The team had the talent to put on a show inside almost any stadium, but its record against the handful of opponents who dominate the English Premier League was poor. Before the Chelsea game, Arsenal had looked defeated before it even took the field against Manchester United at Old Trafford.
Fàbregas, playing only as a substitute while he recovered from injury, summed up that 1-0 defeat in one word, describing his team as being “scared” of the big occasion.
Rather than chastise Fàbregas, his captain, the Arsenal manager, Arsène Wenger, qualified the criticism.
“Scared is a big word,” Wenger said. “But we played a little bit with the hand brake on at Manchester. It is down to the fact that the team wants to do well.”
Even with his captain, Wenger said, there was a need to banish fear. Fàbregas appears to be a born leader, but with both hamstrings breaking down, he had looked like a troubled athlete until Monday.
One performance against Chelsea does not erase a season of doubts, but Fàbregas said immediately after the convincing victory: “Belief was the difference. The difference between a good team and a great team is very little.
“Tonight, we did what a great team does. It felt fantastic, but England is like no other league in the world — in two days we have to go again.”
Fàbregas scored the second goal against Chelsea on a Theo Walcott pass and created the third goal for Walcott to score. “We made Chelsea look average at times,” the 21-year-old Walcott said. “But like Cesc says, we have another game on Wednesday.”
Like Cesc says. He looks, and sounds, as if he is the fulcrum of Arsenal’s approach. Last summer, Wenger had shown infinite patience laced with fatherly toughness when he talked Fàbregas out of wanting to return home to rejoin Barcelona.
It was understandable on all sides. Barça nurtured Fàbregas at its academy and wanted him back to play alongside Xavi and Lionel Messi, players he grew up with, playing in the same system.
But Wenger said no. And he has time on his side, because while Wenger has been building a team at Arsenal, Chelsea has gone through eight coaching changes. And even now, under the experienced, successful Italian Carlo Ancelotti, there is deep insecurity.
Ancelotti helped Chelsea’s old hands to a league and cup double in England in his first season. Yet he was hired to win his specialty, the Champions League. And that, as Ancelotti proved at A.C. Milan, is where experienced, even aged, players can make the difference.
Unlike Wenger, whose authority over playing matters is virtually unquestioned by the club’s board, Ancelotti acknowledges that he does not know how long he will retain the trust of the autocratic Chelsea owner, Roman Abramovich.
“The league table is not good, that is the reality,” Ancelotti said Monday. “I’m not worried for my job. We have to work, but this is a question you have to ask the owner, not me.”
The owner removed Felipe Scolari, a World Cup-winning coach, after a less-troubled losing streak than the one Ancelotti is mired in.

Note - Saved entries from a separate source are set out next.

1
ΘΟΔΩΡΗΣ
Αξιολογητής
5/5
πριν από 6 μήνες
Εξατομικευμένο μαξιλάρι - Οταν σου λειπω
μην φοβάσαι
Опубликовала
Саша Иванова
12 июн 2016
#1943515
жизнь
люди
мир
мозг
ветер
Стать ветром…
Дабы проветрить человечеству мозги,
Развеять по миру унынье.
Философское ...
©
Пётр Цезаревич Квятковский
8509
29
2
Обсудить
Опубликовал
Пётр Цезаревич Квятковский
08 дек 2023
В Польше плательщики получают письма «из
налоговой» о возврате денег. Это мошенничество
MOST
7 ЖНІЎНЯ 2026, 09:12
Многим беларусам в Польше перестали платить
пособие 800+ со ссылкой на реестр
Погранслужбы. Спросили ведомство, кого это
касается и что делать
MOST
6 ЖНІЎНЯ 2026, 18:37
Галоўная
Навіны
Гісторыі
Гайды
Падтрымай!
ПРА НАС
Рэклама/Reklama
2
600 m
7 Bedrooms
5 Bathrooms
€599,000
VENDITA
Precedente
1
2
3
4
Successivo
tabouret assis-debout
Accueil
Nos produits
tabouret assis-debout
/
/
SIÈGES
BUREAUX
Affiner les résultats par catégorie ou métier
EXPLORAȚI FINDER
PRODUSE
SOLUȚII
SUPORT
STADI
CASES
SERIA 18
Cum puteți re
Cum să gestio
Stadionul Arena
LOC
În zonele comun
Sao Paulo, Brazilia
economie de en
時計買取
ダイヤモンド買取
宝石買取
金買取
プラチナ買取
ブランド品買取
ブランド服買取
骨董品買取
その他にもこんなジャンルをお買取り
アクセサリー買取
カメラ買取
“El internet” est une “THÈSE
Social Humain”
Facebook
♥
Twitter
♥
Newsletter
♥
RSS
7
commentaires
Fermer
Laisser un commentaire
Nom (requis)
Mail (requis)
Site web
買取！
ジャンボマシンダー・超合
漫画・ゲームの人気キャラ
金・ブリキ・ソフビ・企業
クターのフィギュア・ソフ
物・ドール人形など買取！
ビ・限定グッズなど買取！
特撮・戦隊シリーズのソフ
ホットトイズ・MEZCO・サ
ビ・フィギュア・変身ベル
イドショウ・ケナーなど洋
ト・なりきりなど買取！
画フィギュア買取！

Abramovich removes coaches like dusting snow off his shoes, and has already undermined Ancelotti by firing his assistant, Ray Wilkins, without a public explanation.
Wilkins was a faithful No. 2, a support, in a way an interpreter is in what it takes to maintain consistency in the English league. Without him, Ancelotti appears visibly alone on the bench. And since Wilkins’s abrupt exit in November, Chelsea has not won in seven league matches, its worst run since Abramovich bought the club lock, stock and Russian oil barrel in 2003.
Ancelotti is always commendably honest in front of the news media, but his summary of what went wrong at Arsenal on Monday could not have been music to Abramovich’s ears. “The difference was the quality,” the coach said. “Arsenal put more quality on the pitch than us.”